--- Exercise instructions ---
A picture-free, exact transcript of the entries below is required.

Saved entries
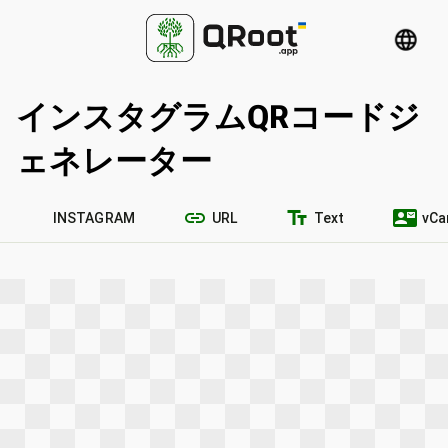
language
インスタグラムQRコードジ
ェネレーター
link
text_fields
contact_mail
INSTAGRAM
URL
Text
vCa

--- Reply to the exercise ---
language
インスタグラムQRコードジ
ェネレーター
link
text_fields
contact_mail
INSTAGRAM
URL
Text
vCa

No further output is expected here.